◆ **Extracted page text data**:
***
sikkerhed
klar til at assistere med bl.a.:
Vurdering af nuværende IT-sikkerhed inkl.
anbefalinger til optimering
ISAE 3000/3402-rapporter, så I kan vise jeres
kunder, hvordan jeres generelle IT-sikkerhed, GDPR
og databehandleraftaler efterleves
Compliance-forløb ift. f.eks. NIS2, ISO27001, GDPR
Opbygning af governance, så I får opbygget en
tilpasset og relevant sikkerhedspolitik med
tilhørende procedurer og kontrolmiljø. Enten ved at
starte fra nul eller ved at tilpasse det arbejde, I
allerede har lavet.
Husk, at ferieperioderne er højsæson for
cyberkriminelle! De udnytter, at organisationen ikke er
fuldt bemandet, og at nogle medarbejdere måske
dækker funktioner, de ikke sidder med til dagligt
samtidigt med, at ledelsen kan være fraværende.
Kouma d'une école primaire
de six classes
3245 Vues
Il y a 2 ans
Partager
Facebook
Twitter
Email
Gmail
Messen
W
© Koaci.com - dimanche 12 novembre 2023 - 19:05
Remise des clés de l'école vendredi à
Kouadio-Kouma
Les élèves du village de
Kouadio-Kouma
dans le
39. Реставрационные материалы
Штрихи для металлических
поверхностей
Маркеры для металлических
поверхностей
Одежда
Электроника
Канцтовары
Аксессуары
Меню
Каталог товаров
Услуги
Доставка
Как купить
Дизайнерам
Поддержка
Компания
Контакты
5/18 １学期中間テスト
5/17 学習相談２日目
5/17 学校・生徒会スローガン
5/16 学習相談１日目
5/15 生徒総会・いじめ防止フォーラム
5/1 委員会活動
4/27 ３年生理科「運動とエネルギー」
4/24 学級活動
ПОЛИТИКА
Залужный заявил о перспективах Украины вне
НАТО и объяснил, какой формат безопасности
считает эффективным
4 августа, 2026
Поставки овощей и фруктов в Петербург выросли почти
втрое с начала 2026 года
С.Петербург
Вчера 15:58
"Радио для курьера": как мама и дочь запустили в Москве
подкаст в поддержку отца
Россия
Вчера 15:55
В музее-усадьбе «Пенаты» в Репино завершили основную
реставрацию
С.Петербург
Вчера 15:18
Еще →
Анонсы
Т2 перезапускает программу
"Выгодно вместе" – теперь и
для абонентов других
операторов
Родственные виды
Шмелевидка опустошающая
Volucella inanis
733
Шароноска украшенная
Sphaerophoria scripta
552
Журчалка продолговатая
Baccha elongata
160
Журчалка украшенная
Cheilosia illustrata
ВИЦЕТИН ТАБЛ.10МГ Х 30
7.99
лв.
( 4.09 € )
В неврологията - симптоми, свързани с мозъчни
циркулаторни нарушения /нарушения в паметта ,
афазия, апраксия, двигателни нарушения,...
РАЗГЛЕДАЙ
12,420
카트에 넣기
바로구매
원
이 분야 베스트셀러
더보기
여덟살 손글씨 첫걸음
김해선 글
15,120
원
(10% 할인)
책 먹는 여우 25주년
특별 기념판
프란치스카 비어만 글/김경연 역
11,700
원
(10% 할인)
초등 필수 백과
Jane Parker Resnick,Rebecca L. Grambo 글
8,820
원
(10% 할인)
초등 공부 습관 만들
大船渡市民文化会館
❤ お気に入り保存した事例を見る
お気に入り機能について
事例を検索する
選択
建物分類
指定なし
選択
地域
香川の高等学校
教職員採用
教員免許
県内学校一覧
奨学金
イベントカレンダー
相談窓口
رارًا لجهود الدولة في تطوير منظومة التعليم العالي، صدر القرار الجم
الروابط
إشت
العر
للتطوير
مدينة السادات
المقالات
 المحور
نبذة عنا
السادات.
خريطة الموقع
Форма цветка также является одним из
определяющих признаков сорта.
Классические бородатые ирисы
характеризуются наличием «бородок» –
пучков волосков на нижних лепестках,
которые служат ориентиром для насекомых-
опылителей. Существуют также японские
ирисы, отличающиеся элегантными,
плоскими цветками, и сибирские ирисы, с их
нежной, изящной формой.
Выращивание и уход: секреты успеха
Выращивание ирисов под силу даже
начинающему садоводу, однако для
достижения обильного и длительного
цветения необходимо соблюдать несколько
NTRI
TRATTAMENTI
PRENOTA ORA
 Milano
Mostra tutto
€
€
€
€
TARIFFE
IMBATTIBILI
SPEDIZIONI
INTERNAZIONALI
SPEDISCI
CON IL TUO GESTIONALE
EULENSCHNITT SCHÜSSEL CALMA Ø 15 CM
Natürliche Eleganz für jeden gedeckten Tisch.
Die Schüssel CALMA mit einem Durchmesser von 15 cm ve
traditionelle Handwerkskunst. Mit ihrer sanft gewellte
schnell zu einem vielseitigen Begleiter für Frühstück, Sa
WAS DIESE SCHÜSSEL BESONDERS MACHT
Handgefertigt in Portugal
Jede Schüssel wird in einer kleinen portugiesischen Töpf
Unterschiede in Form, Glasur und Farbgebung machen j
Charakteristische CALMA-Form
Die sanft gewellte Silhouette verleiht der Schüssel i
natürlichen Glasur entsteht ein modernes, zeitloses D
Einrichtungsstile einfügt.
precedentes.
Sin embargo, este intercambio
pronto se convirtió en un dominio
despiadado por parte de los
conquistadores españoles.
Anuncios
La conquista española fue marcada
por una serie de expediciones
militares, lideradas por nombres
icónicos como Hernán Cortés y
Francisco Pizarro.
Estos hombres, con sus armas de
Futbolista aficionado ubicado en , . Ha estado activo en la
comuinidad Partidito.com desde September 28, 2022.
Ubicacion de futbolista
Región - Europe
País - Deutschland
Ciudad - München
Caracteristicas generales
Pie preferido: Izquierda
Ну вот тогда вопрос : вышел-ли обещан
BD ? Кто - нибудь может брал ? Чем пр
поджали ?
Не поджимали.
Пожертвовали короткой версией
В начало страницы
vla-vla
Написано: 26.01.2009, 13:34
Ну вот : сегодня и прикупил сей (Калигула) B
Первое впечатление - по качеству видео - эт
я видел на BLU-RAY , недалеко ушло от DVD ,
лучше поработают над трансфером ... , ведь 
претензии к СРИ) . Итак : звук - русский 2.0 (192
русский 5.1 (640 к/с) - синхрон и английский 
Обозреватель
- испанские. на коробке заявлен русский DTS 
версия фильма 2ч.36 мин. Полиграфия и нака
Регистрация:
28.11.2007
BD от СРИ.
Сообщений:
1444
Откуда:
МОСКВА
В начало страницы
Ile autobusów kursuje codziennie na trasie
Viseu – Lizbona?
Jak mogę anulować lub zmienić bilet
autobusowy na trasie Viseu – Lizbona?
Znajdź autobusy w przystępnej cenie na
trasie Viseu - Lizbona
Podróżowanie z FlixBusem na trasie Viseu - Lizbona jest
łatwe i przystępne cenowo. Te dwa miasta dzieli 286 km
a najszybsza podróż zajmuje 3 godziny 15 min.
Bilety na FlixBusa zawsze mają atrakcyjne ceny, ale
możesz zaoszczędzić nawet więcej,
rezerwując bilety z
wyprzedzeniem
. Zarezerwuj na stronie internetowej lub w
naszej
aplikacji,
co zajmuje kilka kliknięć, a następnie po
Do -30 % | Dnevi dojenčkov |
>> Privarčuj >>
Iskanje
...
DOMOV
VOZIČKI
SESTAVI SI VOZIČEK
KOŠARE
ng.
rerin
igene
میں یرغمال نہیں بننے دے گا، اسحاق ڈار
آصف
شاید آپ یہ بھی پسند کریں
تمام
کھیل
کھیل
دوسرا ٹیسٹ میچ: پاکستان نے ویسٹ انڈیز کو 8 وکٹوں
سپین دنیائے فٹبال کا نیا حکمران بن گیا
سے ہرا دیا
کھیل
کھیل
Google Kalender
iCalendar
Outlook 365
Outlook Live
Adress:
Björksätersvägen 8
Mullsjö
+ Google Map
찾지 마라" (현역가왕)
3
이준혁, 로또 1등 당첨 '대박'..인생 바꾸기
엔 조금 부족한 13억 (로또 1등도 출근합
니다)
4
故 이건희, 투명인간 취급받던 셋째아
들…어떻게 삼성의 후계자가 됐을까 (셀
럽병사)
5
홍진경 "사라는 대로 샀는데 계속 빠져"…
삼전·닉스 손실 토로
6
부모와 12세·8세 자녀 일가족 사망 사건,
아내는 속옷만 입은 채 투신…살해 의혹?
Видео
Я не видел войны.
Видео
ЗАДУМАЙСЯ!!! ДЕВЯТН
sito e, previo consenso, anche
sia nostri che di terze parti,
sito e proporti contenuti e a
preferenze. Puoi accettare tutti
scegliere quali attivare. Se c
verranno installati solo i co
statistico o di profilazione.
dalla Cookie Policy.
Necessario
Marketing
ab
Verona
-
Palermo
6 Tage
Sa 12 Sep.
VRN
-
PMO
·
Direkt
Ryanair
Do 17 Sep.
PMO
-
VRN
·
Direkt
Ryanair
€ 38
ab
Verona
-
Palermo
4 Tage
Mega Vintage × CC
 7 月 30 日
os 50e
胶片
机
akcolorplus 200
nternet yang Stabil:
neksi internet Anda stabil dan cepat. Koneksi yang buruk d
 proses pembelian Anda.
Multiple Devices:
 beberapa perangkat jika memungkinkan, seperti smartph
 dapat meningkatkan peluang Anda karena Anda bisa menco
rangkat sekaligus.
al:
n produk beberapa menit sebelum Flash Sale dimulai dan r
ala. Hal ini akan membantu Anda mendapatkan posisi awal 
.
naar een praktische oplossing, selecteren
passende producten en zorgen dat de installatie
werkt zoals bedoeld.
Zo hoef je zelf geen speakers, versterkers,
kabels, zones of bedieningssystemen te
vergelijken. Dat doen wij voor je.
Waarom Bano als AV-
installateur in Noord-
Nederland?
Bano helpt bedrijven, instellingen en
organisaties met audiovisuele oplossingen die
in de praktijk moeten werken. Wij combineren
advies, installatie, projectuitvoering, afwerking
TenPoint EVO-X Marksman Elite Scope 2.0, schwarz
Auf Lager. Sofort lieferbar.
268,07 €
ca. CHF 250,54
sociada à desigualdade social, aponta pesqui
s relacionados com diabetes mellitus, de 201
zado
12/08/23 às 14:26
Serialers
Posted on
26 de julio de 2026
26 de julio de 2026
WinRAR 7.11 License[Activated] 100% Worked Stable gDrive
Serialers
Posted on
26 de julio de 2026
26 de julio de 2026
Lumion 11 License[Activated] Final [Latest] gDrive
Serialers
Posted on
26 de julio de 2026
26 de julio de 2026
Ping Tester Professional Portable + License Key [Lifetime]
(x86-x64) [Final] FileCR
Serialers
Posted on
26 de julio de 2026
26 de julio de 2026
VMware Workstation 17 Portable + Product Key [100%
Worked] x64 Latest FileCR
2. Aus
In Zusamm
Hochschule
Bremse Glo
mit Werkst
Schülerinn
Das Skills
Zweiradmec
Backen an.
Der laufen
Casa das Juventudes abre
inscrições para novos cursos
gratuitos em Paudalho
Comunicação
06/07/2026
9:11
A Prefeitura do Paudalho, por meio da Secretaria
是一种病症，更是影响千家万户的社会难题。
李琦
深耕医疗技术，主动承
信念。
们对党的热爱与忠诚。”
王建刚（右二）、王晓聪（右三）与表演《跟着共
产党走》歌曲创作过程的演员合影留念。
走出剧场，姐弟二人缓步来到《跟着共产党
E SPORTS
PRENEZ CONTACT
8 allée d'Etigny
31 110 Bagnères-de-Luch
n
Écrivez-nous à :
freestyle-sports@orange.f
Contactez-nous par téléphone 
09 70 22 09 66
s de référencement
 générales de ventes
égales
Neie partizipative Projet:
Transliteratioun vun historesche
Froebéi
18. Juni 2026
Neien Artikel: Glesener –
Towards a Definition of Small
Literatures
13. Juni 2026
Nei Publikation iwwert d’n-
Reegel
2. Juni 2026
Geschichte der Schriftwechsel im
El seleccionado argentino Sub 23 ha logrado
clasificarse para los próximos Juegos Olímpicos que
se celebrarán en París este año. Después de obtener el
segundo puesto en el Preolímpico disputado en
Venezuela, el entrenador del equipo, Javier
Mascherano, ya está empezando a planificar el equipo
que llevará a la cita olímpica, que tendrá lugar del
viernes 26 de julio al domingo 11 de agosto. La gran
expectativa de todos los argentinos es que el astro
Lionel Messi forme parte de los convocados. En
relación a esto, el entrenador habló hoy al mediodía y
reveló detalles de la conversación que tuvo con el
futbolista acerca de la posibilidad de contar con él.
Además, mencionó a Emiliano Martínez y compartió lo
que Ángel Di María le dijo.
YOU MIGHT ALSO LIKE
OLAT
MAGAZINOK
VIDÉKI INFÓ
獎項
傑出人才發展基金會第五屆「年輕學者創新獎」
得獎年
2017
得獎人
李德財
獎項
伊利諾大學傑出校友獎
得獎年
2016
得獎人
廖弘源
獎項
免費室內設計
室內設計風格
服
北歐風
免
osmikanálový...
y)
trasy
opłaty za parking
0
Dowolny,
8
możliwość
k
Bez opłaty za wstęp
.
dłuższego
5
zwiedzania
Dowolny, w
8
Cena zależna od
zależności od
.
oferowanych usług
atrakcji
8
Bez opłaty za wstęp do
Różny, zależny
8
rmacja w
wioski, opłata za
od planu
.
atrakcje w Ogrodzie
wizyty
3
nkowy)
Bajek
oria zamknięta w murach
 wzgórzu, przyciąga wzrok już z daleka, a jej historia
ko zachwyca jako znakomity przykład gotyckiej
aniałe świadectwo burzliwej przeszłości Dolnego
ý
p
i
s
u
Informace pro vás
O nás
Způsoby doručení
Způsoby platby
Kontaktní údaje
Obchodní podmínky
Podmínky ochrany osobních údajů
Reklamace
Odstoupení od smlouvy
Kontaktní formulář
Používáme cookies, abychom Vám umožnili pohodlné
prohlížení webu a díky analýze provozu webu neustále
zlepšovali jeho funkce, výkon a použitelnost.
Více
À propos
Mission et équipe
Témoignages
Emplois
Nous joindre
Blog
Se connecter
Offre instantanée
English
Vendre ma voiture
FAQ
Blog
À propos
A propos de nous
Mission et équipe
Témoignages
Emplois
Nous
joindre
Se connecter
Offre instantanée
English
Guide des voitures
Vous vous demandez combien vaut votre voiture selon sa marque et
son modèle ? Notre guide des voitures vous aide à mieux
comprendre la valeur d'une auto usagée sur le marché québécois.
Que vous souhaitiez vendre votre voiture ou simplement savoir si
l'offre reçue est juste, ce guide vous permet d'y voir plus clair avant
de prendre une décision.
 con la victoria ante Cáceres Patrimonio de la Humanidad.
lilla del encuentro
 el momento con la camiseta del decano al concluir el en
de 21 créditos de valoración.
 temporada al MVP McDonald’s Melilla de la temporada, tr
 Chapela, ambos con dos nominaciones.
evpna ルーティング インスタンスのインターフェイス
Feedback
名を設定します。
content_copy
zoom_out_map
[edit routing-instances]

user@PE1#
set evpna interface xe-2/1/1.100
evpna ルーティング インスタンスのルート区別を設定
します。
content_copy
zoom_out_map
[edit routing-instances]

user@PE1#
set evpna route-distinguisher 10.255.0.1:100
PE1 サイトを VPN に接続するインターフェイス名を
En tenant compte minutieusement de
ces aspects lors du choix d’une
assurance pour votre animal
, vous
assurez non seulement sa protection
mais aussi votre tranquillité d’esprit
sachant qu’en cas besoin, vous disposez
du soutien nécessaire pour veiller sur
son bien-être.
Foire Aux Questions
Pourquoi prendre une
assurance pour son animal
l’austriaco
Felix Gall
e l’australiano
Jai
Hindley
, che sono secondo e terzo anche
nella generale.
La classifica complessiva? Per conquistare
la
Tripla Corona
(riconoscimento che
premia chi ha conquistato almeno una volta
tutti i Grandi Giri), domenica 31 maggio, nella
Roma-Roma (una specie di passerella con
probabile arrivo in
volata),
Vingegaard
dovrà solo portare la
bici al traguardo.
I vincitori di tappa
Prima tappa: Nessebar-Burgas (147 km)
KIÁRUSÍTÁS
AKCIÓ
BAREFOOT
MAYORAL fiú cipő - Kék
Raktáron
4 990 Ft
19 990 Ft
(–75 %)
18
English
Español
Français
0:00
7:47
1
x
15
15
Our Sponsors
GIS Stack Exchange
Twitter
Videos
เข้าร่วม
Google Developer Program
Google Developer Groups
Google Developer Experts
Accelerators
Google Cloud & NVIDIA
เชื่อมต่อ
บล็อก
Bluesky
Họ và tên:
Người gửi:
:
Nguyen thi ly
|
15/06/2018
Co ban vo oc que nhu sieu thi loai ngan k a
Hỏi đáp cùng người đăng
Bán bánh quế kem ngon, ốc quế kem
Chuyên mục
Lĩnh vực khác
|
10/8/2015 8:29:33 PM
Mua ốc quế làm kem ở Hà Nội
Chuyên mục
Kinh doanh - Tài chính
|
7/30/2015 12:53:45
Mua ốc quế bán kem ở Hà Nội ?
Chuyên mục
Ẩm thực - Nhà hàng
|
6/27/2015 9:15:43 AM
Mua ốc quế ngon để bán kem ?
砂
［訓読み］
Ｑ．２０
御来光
***
◆ **EXERCISE DESCRIPTION**:
Among the lines above, count those that include the word "beberapa". Give only the result.

◆ **WRITTEN SOLUTION**:
2